**Data**

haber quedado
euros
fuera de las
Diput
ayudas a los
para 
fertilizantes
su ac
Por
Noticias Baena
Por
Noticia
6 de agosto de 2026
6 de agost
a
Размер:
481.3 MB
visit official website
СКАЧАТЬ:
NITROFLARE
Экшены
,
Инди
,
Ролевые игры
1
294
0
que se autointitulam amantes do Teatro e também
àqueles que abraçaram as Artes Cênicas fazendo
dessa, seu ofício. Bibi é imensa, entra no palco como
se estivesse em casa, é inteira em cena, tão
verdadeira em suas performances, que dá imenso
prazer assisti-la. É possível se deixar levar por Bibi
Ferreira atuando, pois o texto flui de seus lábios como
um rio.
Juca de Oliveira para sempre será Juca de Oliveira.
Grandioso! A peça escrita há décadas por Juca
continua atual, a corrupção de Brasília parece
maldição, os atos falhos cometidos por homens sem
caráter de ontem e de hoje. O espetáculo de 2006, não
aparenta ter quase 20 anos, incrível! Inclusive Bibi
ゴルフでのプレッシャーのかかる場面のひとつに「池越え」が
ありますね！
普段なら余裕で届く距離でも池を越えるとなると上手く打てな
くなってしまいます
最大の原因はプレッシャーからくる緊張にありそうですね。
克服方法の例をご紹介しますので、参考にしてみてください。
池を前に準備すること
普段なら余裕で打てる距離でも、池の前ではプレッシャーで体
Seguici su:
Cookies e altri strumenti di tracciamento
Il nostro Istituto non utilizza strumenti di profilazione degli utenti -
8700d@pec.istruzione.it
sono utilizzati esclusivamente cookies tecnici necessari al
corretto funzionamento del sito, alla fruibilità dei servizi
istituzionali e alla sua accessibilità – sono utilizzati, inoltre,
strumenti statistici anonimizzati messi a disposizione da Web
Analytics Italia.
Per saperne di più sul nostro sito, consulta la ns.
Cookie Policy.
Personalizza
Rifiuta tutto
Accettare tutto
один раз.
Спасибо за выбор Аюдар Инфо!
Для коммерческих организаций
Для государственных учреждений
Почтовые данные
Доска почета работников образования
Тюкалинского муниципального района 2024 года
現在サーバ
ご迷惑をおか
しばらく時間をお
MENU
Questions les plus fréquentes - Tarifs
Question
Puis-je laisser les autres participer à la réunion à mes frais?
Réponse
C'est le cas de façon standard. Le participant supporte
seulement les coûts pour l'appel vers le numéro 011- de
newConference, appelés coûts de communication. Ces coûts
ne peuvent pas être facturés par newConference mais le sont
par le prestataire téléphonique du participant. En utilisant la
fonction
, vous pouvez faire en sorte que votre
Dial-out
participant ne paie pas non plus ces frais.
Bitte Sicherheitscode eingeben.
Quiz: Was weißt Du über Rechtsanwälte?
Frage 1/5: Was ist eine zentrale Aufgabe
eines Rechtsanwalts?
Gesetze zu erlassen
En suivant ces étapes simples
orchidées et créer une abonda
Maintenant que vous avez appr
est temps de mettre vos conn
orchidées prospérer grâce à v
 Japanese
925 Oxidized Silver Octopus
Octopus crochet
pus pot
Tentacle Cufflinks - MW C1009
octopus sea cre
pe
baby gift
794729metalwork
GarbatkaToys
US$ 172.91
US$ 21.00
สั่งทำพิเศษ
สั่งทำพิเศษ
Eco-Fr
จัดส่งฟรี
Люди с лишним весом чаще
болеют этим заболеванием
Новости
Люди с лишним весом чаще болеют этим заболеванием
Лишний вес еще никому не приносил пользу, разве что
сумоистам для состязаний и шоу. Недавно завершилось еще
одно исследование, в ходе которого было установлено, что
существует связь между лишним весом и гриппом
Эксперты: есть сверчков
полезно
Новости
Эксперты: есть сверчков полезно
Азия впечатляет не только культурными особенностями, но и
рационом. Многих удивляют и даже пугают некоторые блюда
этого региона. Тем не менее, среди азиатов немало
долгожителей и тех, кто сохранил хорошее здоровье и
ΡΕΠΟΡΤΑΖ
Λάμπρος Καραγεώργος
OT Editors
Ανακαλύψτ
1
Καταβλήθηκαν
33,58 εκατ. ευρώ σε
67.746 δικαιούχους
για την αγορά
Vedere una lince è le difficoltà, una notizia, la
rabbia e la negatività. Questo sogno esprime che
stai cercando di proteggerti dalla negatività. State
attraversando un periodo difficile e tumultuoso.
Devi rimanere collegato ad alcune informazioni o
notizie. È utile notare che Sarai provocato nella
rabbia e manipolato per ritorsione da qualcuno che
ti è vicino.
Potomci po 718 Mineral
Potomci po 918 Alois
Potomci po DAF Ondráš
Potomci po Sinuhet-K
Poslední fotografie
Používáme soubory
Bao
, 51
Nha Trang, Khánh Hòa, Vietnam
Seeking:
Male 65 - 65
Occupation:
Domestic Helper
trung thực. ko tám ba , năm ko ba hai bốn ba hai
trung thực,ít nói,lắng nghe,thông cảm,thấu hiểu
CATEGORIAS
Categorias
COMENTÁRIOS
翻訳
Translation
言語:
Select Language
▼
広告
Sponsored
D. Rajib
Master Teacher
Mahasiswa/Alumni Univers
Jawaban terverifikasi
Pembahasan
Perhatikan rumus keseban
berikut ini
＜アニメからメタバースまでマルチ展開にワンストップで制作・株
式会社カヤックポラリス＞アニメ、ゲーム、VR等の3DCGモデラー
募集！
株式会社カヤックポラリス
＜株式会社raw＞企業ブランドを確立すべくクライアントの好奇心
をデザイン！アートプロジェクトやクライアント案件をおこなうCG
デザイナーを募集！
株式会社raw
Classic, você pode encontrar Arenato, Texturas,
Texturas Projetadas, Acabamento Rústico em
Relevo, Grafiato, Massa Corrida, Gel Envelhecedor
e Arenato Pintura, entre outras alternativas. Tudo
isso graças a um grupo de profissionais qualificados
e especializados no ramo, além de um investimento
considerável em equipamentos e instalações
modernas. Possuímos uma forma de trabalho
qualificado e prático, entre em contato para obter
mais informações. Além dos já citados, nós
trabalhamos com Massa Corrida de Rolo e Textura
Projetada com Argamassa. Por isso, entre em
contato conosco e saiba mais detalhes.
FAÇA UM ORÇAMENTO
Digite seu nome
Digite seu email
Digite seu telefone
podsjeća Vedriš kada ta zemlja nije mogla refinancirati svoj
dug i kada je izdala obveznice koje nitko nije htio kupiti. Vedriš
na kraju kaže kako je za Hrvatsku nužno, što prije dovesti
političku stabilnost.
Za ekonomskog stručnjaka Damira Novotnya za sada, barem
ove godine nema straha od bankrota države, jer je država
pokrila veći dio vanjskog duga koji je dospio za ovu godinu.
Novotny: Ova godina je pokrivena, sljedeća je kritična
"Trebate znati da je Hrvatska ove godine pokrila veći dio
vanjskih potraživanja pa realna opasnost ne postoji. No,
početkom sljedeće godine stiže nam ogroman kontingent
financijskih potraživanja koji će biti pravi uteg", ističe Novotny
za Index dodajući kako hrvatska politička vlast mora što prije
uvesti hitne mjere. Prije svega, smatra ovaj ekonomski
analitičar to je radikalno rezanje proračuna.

**What to work on**
Transcribe the data exactly.

**Solution to the exercise**
haber quedado
euros
fuera de las
Diput
ayudas a los
para 
fertilizantes
su ac
Por
Noticias Baena
Por
Noticia
6 de agosto de 2026
6 de agost
a
Размер:
481.3 MB
visit official website
СКАЧАТЬ:
NITROFLARE
Экшены
,
Инди
,
Ролевые игры
1
294
0
que se autointitulam amantes do Teatro e também
àqueles que abraçaram as Artes Cênicas fazendo
dessa, seu ofício. Bibi é imensa, entra no palco como
se estivesse em casa, é inteira em cena, tão
verdadeira em suas performances, que dá imenso
prazer assisti-la. É possível se deixar levar por Bibi
Ferreira atuando, pois o texto flui de seus lábios como
um rio.
Juca de Oliveira para sempre será Juca de Oliveira.
Grandioso! A peça escrita há décadas por Juca
continua atual, a corrupção de Brasília parece
maldição, os atos falhos cometidos por homens sem
caráter de ontem e de hoje. O espetáculo de 2006, não
aparenta ter quase 20 anos, incrível! Inclusive Bibi
ゴルフでのプレッシャーのかかる場面のひとつに「池越え」が
ありますね！
普段なら余裕で届く距離でも池を越えるとなると上手く打てな
くなってしまいます
最大の原因はプレッシャーからくる緊張にありそうですね。
克服方法の例をご紹介しますので、参考にしてみてください。
池を前に準備すること
普段なら余裕で打てる距離でも、池の前ではプレッシャーで体
Seguici su:
Cookies e altri strumenti di tracciamento
Il nostro Istituto non utilizza strumenti di profilazione degli utenti -
8700d@pec.istruzione.it
sono utilizzati esclusivamente cookies tecnici necessari al
corretto funzionamento del sito, alla fruibilità dei servizi
istituzionali e alla sua accessibilità – sono utilizzati, inoltre,
strumenti statistici anonimizzati messi a disposizione da Web
Analytics Italia.
Per saperne di più sul nostro sito, consulta la ns.
Cookie Policy.
Personalizza
Rifiuta tutto
Accettare tutto
один раз.
Спасибо за выбор Аюдар Инфо!
Для коммерческих организаций
Для государственных учреждений
Почтовые данные
Доска почета работников образования
Тюкалинского муниципального района 2024 года
現在サーバ
ご迷惑をおか
しばらく時間をお
MENU
Questions les plus fréquentes - Tarifs
Question
Puis-je laisser les autres participer à la réunion à mes frais?
Réponse
C'est le cas de façon standard. Le participant supporte
seulement les coûts pour l'appel vers le numéro 011- de
newConference, appelés coûts de communication. Ces coûts
ne peuvent pas être facturés par newConference mais le sont
par le prestataire téléphonique du participant. En utilisant la
fonction
, vous pouvez faire en sorte que votre
Dial-out
participant ne paie pas non plus ces frais.
Bitte Sicherheitscode eingeben.
Quiz: Was weißt Du über Rechtsanwälte?
Frage 1/5: Was ist eine zentrale Aufgabe
eines Rechtsanwalts?
Gesetze zu erlassen
En suivant ces étapes simples
orchidées et créer une abonda
Maintenant que vous avez appr
est temps de mettre vos conn
orchidées prospérer grâce à v
 Japanese
925 Oxidized Silver Octopus
Octopus crochet
pus pot
Tentacle Cufflinks - MW C1009
octopus sea cre
pe
baby gift
794729metalwork
GarbatkaToys
US$ 172.91
US$ 21.00
สั่งทำพิเศษ
สั่งทำพิเศษ
Eco-Fr
จัดส่งฟรี
Люди с лишним весом чаще
болеют этим заболеванием
Новости
Люди с лишним весом чаще болеют этим заболеванием
Лишний вес еще никому не приносил пользу, разве что
сумоистам для состязаний и шоу. Недавно завершилось еще
одно исследование, в ходе которого было установлено, что
существует связь между лишним весом и гриппом
Эксперты: есть сверчков
полезно
Новости
Эксперты: есть сверчков полезно
Азия впечатляет не только культурными особенностями, но и
рационом. Многих удивляют и даже пугают некоторые блюда
этого региона. Тем не менее, среди азиатов немало
долгожителей и тех, кто сохранил хорошее здоровье и
ΡΕΠΟΡΤΑΖ
Λάμπρος Καραγεώργος
OT Editors
Ανακαλύψτ
1
Καταβλήθηκαν
33,58 εκατ. ευρώ σε
67.746 δικαιούχους
για την αγορά
Vedere una lince è le difficoltà, una notizia, la
rabbia e la negatività. Questo sogno esprime che
stai cercando di proteggerti dalla negatività. State
attraversando un periodo difficile e tumultuoso.
Devi rimanere collegato ad alcune informazioni o
notizie. È utile notare che Sarai provocato nella
rabbia e manipolato per ritorsione da qualcuno che
ti è vicino.
Potomci po 718 Mineral
Potomci po 918 Alois
Potomci po DAF Ondráš
Potomci po Sinuhet-K
Poslední fotografie
Používáme soubory
Bao
, 51
Nha Trang, Khánh Hòa, Vietnam
Seeking:
Male 65 - 65
Occupation:
Domestic Helper
trung thực. ko tám ba , năm ko ba hai bốn ba hai
trung thực,ít nói,lắng nghe,thông cảm,thấu hiểu
CATEGORIAS
Categorias
COMENTÁRIOS
翻訳
Translation
言語:
Select Language
▼
広告
Sponsored
D. Rajib
Master Teacher
Mahasiswa/Alumni Univers
Jawaban terverifikasi
Pembahasan
Perhatikan rumus keseban
berikut ini
＜アニメからメタバースまでマルチ展開にワンストップで制作・株
式会社カヤックポラリス＞アニメ、ゲーム、VR等の3DCGモデラー
募集！
株式会社カヤックポラリス
＜株式会社raw＞企業ブランドを確立すべくクライアントの好奇心
をデザイン！アートプロジェクトやクライアント案件をおこなうCG
デザイナーを募集！
株式会社raw
Classic, você pode encontrar Arenato, Texturas,
Texturas Projetadas, Acabamento Rústico em
Relevo, Grafiato, Massa Corrida, Gel Envelhecedor
e Arenato Pintura, entre outras alternativas. Tudo
isso graças a um grupo de profissionais qualificados
e especializados no ramo, além de um investimento
considerável em equipamentos e instalações
modernas. Possuímos uma forma de trabalho
qualificado e prático, entre em contato para obter
mais informações. Além dos já citados, nós
trabalhamos com Massa Corrida de Rolo e Textura
Projetada com Argamassa. Por isso, entre em
contato conosco e saiba mais detalhes.
FAÇA UM ORÇAMENTO
Digite seu nome
Digite seu email
Digite seu telefone
podsjeća Vedriš kada ta zemlja nije mogla refinancirati svoj
dug i kada je izdala obveznice koje nitko nije htio kupiti. Vedriš
na kraju kaže kako je za Hrvatsku nužno, što prije dovesti
političku stabilnost.
Za ekonomskog stručnjaka Damira Novotnya za sada, barem
ove godine nema straha od bankrota države, jer je država
pokrila veći dio vanjskog duga koji je dospio za ovu godinu.
Novotny: Ova godina je pokrivena, sljedeća je kritična
"Trebate znati da je Hrvatska ove godine pokrila veći dio
vanjskih potraživanja pa realna opasnost ne postoji. No,
početkom sljedeće godine stiže nam ogroman kontingent
financijskih potraživanja koji će biti pravi uteg", ističe Novotny
za Index dodajući kako hrvatska politička vlast mora što prije
uvesti hitne mjere. Prije svega, smatra ovaj ekonomski
analitičar to je radikalno rezanje proračuna.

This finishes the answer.